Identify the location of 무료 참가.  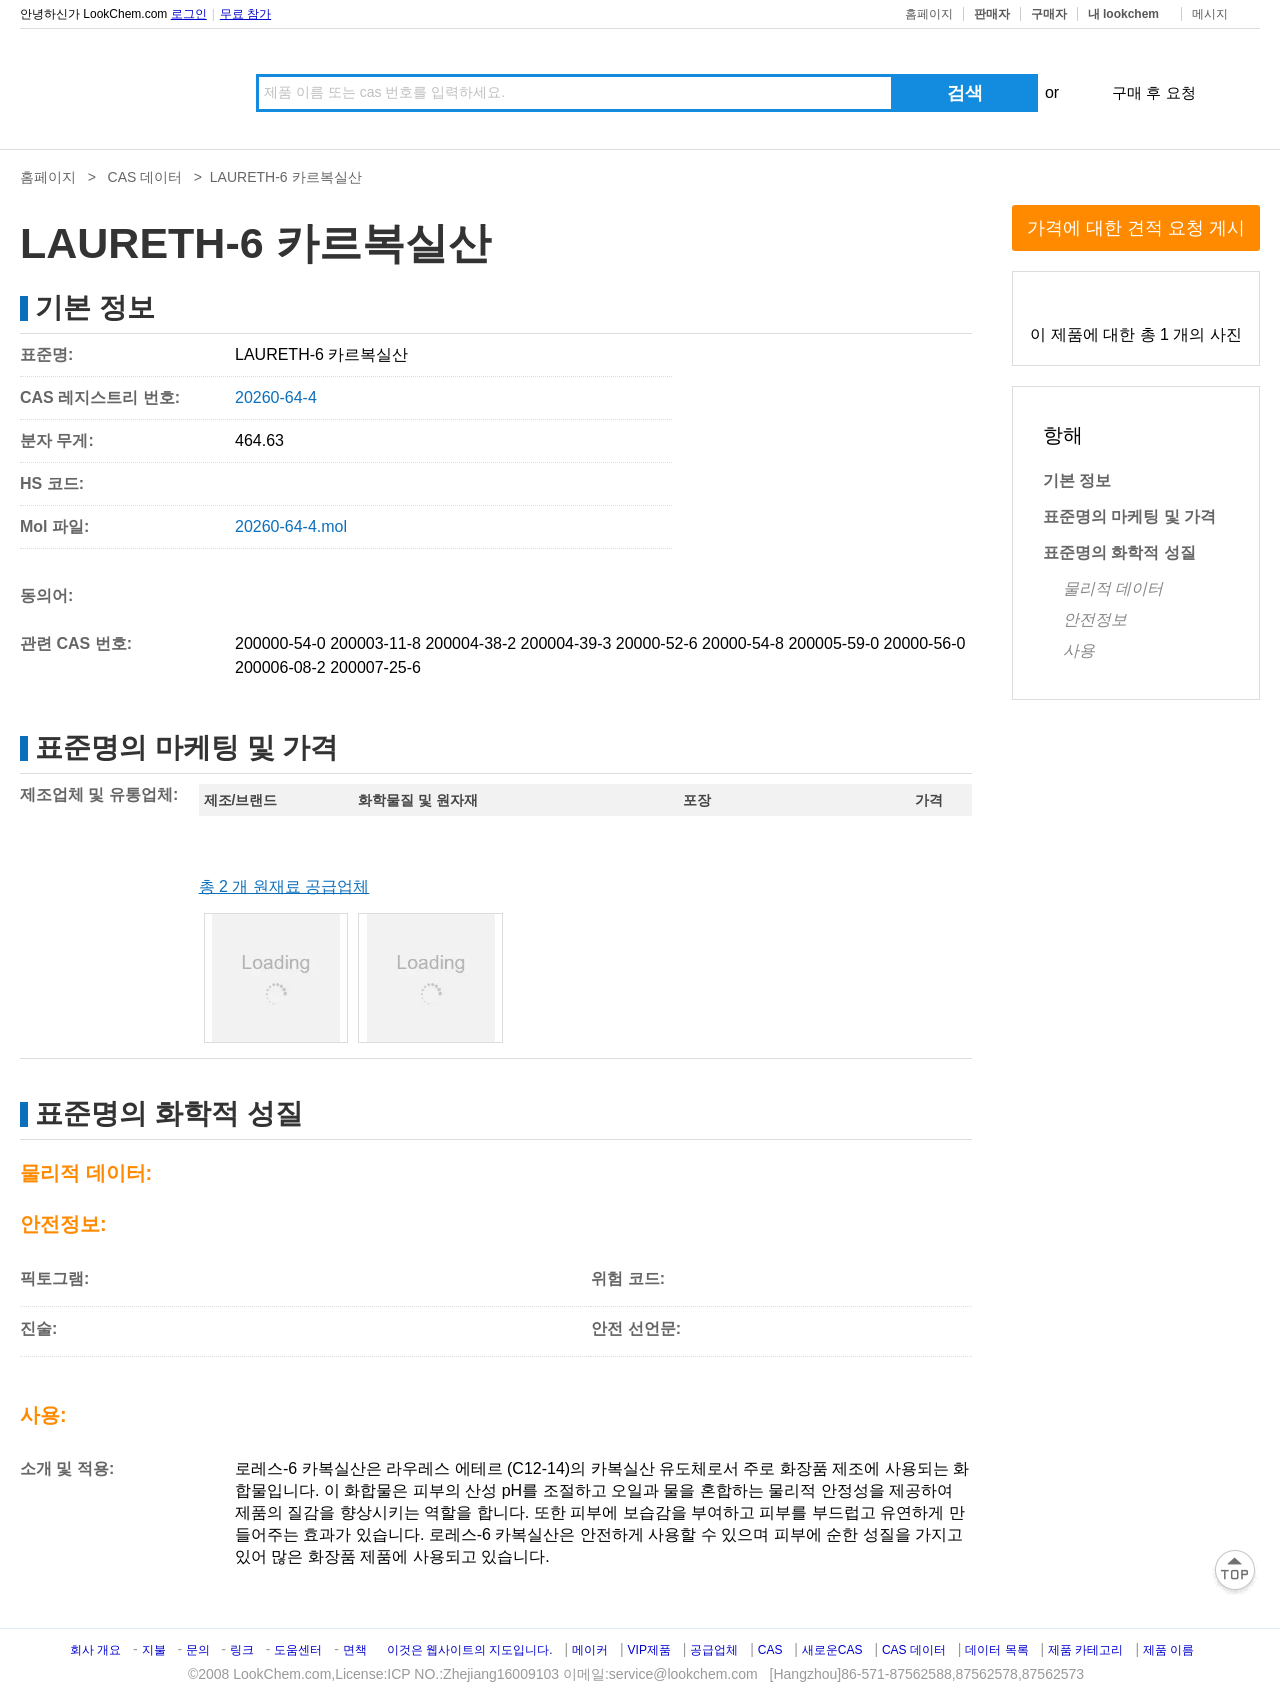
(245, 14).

--

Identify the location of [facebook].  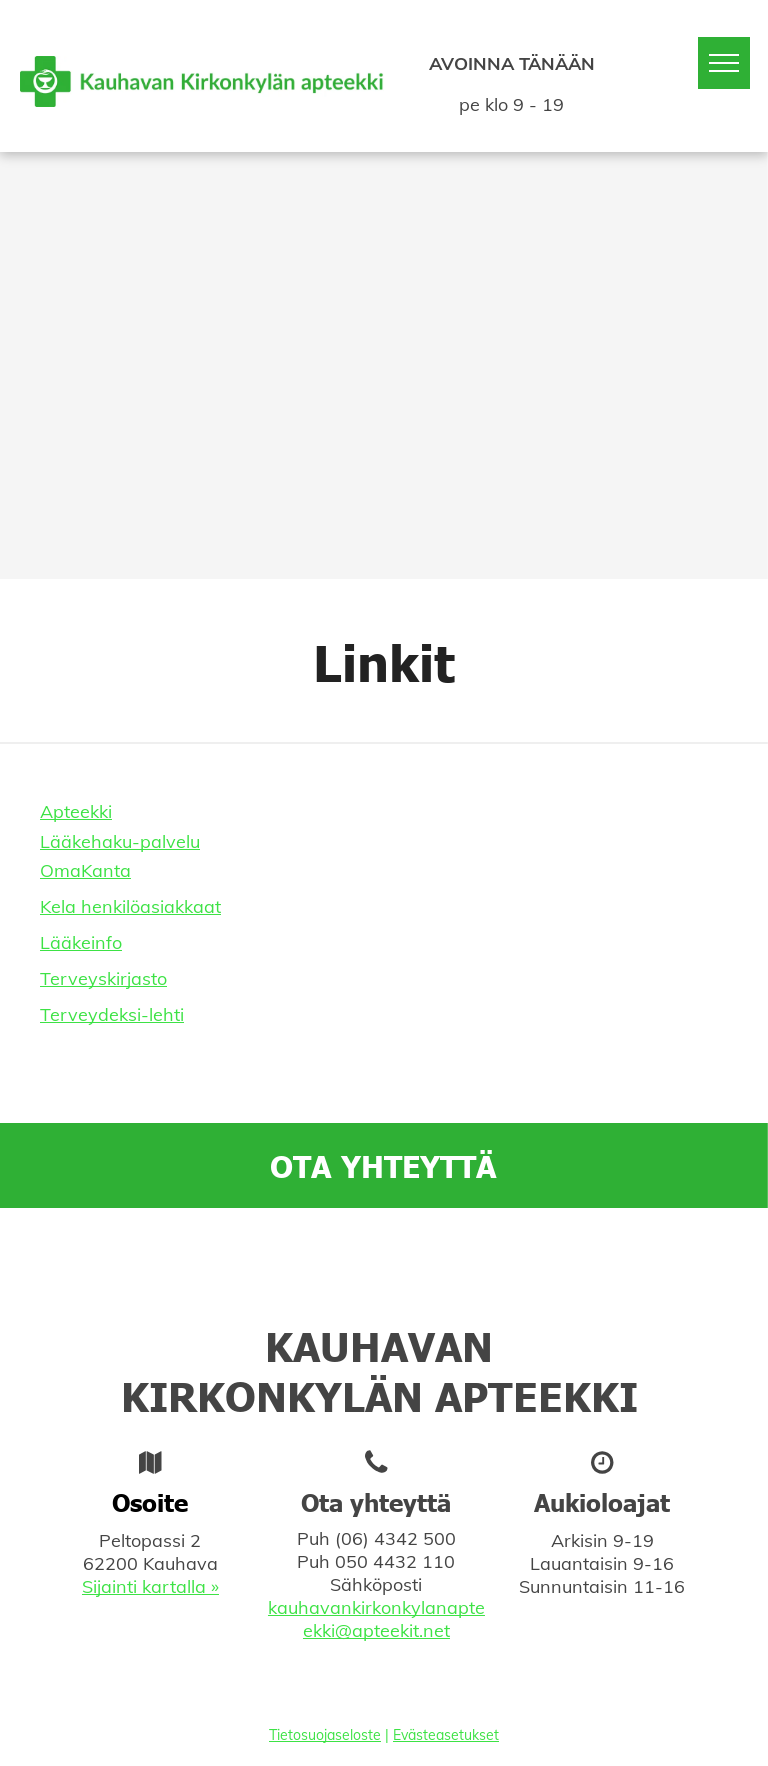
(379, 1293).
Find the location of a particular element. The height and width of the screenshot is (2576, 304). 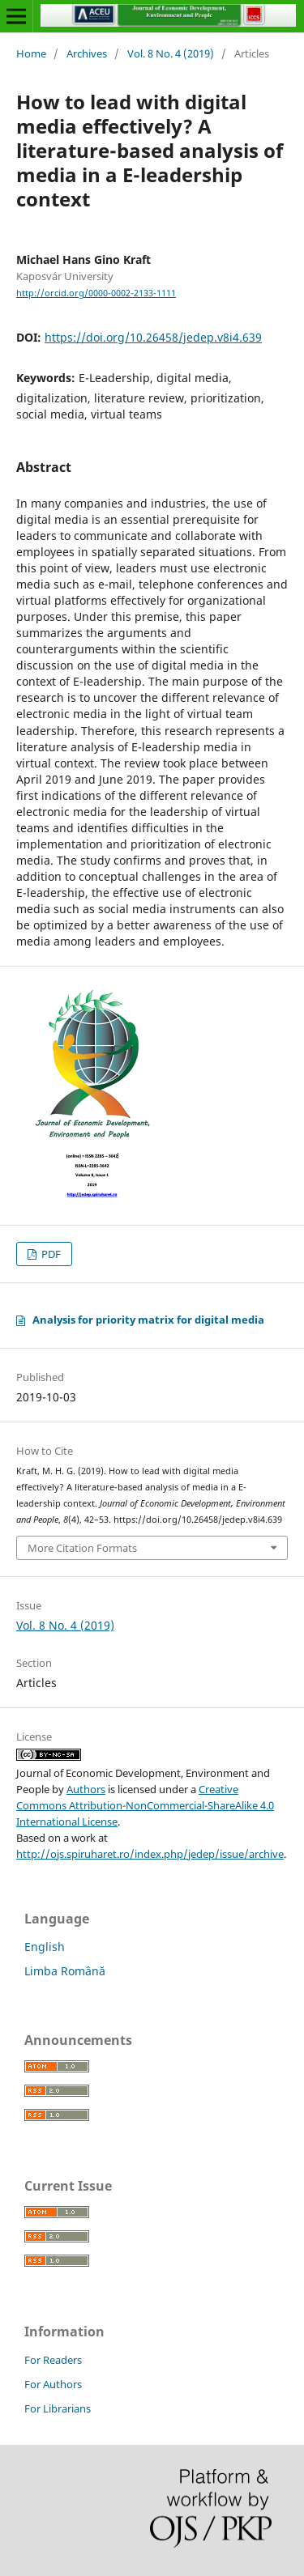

▶ **About this exercise**: Please return the data above exactly as it stands from the line with "Identify the location of [facebook]." to the line with "Find the location", keeping both of those lines but none of the pictures.

▶ **Output below**:
Identify the location of [facebook].  
(379, 1293).
Find the location of a particular element. The height and width of the screenshot is (2576, 304). 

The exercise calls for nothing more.